# PROBLEM DETAILS
Note each line in the data below that holds "に投稿を公開", and copy it.

================

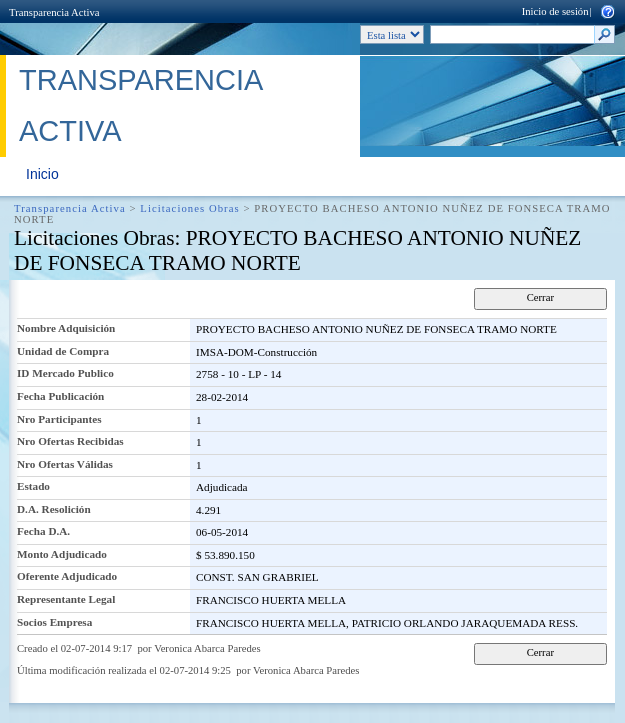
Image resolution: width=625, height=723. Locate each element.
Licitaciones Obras (189, 208)
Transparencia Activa (54, 12)
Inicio (42, 174)
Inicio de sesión (555, 11)
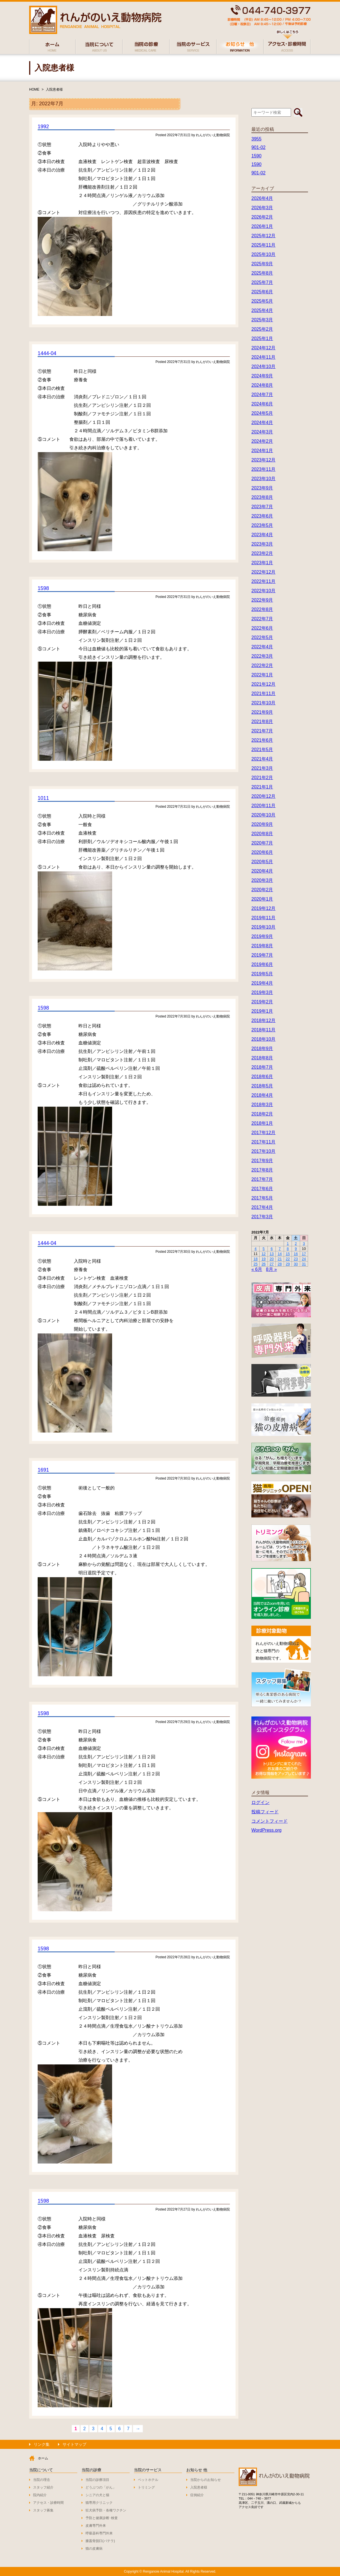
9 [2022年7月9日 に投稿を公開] (296, 1249)
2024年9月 (262, 375)
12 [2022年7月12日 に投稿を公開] (264, 1254)
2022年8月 (262, 609)
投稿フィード (265, 1811)
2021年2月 (262, 777)
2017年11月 (263, 1142)
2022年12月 (263, 572)
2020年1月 (262, 899)
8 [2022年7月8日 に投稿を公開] (288, 1249)
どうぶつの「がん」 (100, 2487)
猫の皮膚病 (93, 2549)
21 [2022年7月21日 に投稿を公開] (280, 1259)
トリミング (146, 2487)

================

# ANSWER
9 [2022年7月9日 に投稿を公開] (296, 1249)
12 [2022年7月12日 に投稿を公開] (264, 1254)
8 [2022年7月8日 に投稿を公開] (288, 1249)
21 [2022年7月21日 に投稿を公開] (280, 1259)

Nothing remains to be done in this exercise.